Albi Tebaldi, amico fraterno, ad della VR46: “Vale? Nessuno durante la propria carriera dà tutto ad altri come ha fatto lui”

16 novembre 2021

Alberto Tebaldi, amico di Valentino e figura di riferimento del mondo VR46, parla dell’ultimo Gran Premio di Rossi, del loro primo incontro quasi trent’anni fa e del lascito del Dottore in MotoGp e nel mondo delle corse, con una certezza: “Ci ha fatto divertire tanto. E questo è un suo grande pregio”
Albi Tebaldi, amico fraterno, ad della VR46: “Vale? Nessuno durante la propria carriera dà tutto ad altri come ha fatto lui”

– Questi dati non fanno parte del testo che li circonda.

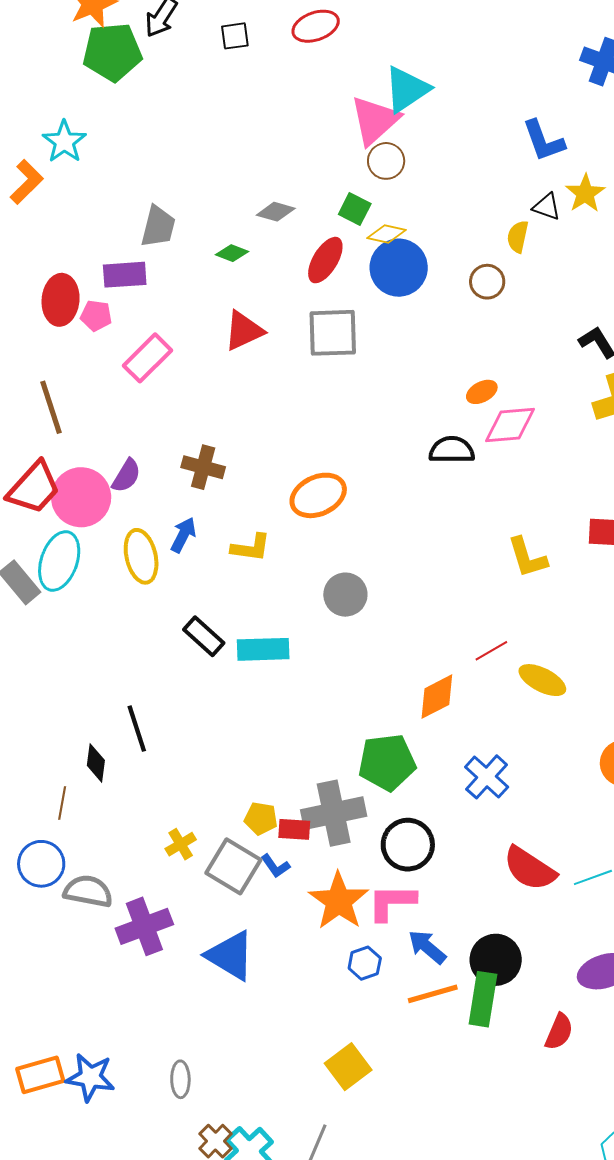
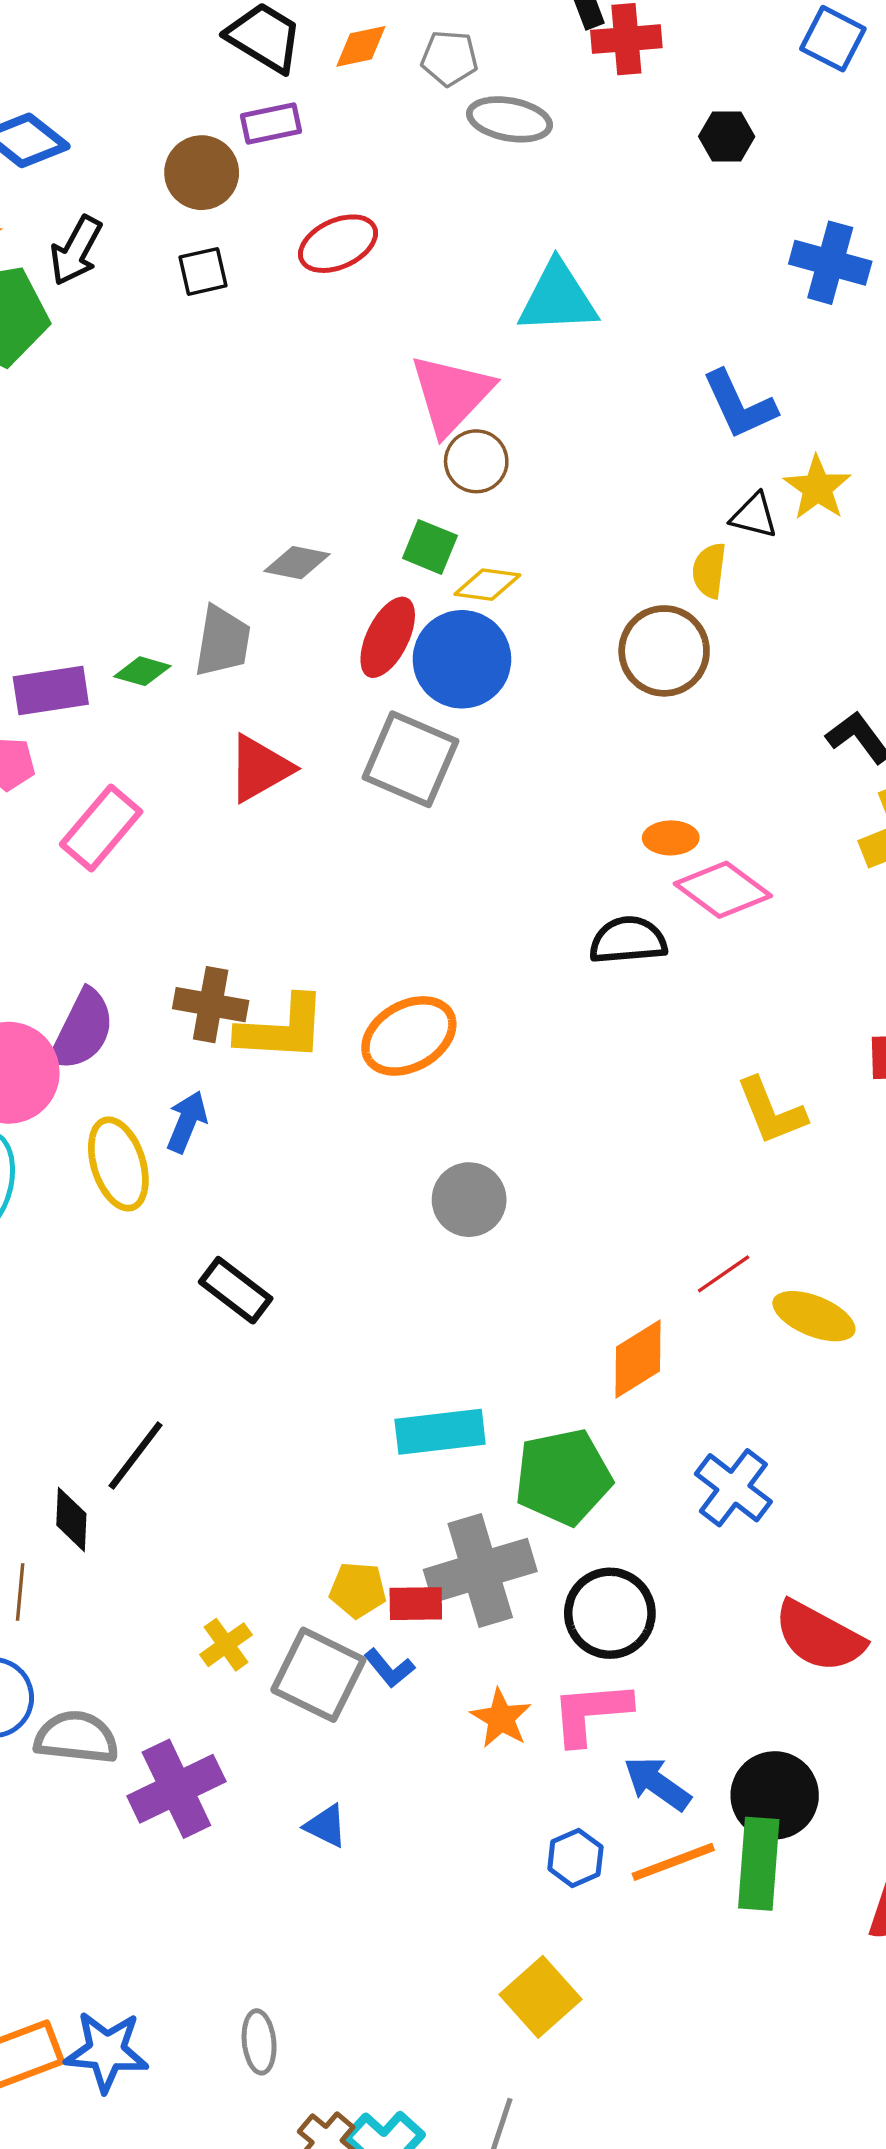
cyan triangle: (407, 89) -> (558, 298), moved, turned 36
gray trapezoid: (158, 227) -> (223, 641), moved
green diamond: (232, 253) -> (142, 671), moved
blue circle: (399, 268) -> (462, 659), moved
brown circle: (487, 282) -> (664, 651), size x1.5
gray square: (333, 333) -> (411, 759), turned 30
orange ellipse: (482, 392) -> (671, 838), turned 32
pink diamond: (510, 425) -> (723, 890), turned 46
purple semicircle: (126, 476) -> (82, 1030), size x1.4
yellow L-shape: (251, 548) -> (282, 1029), moved, size x1.4
cyan rectangle: (263, 649) -> (440, 1432), moved
black line: (137, 729) -> (136, 1456), turned 60
orange star: (339, 901) -> (501, 1718), size x0.6
blue triangle: (230, 956) -> (326, 1826), size x0.5
blue hexagon: (365, 963) -> (575, 1858), moved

“Ci sono tante emozioni contrastanti, ma soprattutto gioia e orgoglio di essere stati partecipi di questa storia sportiva incredibile. Grazie a Vale”: questo il commento, dopo l’ultimo Gran Premio di Rossi, da parte di Alberto Tebaldi, amico che da tempo ricopre un ruolo apicale nella galassia VR46.

Sul primo incontro e sul rapporto quasi trentennale che lega Albi e Vale: “Intorno al ’93-’94 partivamo il giovedì per andare a vedere il Gp del Mugello, un gruppo di appassionati. Partenza da Gabicce, ma la gara era da Misano subito. C’erano due gruppi, quelli con gli scooter e quelli con le moto. L’ho incontrato così in cima al Muraglione, io ero con una Ducati, lui con uno Zip ed era mostruosamente veloce, con il sorriso. Da allora siamo diventati amici fraterni. Ne abbiamo fatta tanta di strada”.

Sul lascito del Dottore, che ha propiziato l’arrivo in MotoGp di Bagnaia, Morbidelli, Marini e nel 2022 anche Bezzecchi: “Ha una grande generosità sportiva, nessuno durante la sua carriera dà tutto ad altri come ha fatto lui. Lascia una grande eredità quindi è come se non lasciasse questo sport, ha lasciato tanto di lui e continuerà a dare tantissimo”. Questo perché Valentino “ha una visione sempre proiettata sul futuro. Oltre che quello che ha fatto dal lato sportivo e imprenditoriale, l’aspetto in più è che ci ha fatto divertire tanto. E questo – conclude Tebaldi – è un suo grande pregio”.